Mayor Eric Garcetti joined Councilman Paul Krekorian in urging the federal government and Turkey to recognize the killing of an estimated 1.5 million Armenians by Ottoman Turks in 1915 as a genocide.
President Barack Obama — despite his campaign promise to do so — would not use the term “genocide” this week when commemorating the 100th anniversary of the killings.
According to a Los Angeles Times report out of Washington, D.C., the Obama administration made the decision to preserve chances of Turkish cooperation on Middle East conflicts, particularly in the civil war in Syria.
During a commemoration event at City Hall on the eve of the genocide’s centennial, Garcetti called the massacre of the Armenian people “a genocide, that was a genocide, that is a genocide,” as evidenced by history, witnesses and the dwindling number of survivors.
“Here in Los Angeles and the majority of states and city, we now say that America does recognize it, and one day our federal government will call it again what they have in the past — a genocide,” Garcetti said.
Krekorian — the first Armenian-American to be elected to Los Angeles city office — said it was “shameful” that the president and Congress “still again today have failed to tell Turkey, that ‘No, we do not accept your denial of accountability.’ ”
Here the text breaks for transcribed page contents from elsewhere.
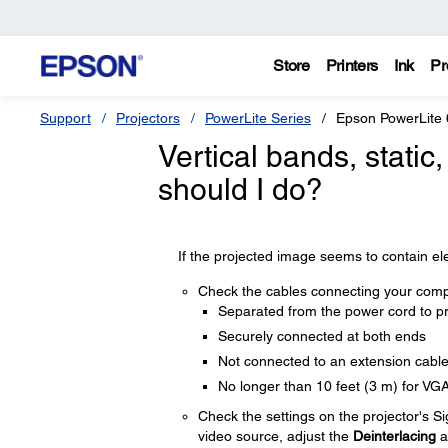
Store
Printers
Ink
Pr
Support
Projectors
PowerLite Series
Epson PowerLite
Vertical bands, static
should I do?
If the projected image seems to contain elec
Check the cables connecting your compu
Separated from the power cord to pr
Securely connected at both ends
Not connected to an extension cabl
No longer than 10 feet (3 m) for VG
Check the settings on the projector's S
video source, adjust the
Deinterlacing
a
Similar violence will continue if events like these are not remembered and the perpetrators are “not held to justice,” Krekorian said.
“Turkey hopes with the passage of time, we’ll forget, we’ll forgive; eventually the world will just move on,” he said. “But here in Los Angeles, we haven’t forgotten. We cannot forget, we’ll never forget, because we know that denial is the final act of genocide.”
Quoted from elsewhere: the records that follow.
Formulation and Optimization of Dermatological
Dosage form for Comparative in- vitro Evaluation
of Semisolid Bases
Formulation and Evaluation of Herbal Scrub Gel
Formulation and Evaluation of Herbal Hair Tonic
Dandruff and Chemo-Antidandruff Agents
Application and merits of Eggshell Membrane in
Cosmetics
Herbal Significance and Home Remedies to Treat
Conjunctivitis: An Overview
To mark the 100th anniversary of the genocide, Garcetti, Krekorian and local students planted a pomegranate tree, which symbolizes the Armenian people, on the City Hall’s south lawn.
It will be the first of 100 pomegranate trees that will be planted around the city to help remember the genocide.
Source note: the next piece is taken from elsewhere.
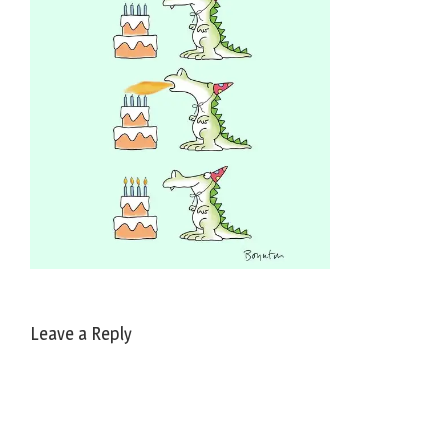
Leave a Reply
Garcetti said the tree will “plant a seed of hope” that in future memorials will be “solely focused on the victims,” and not on “the distraction of geopolitics and of the mincing of words” by Obama and other members of the federal government.
Krekorian said the pomegranate tree has symbolic meaning in many religions and cultures, but for the Armenian people, it is a central icon of their culture that after the genocide, now also represents “life everlasting” and “victory over genocide.”
Los Angeles and the rest of the county is home to the largest population of Armenians in the United States, nearly 194,000 people, according to 2010 U.S. census estimates.
The genocide is commemorated April 24, the day in 1915 when about 300 Armenian leaders were rounded up and deported or killed, and about 5,000 poor Armenians were killed in and around Istanbul. The genocide ended in 1923.
Councilman Mitch O’Farrell will unveil a sign on Friday, the day of the 100th anniversary, that renames a Little Armenia intersection “Armenian Genocide Memorial Square.”
The new sign was installed at Hollywood Boulevard and Western Avenue.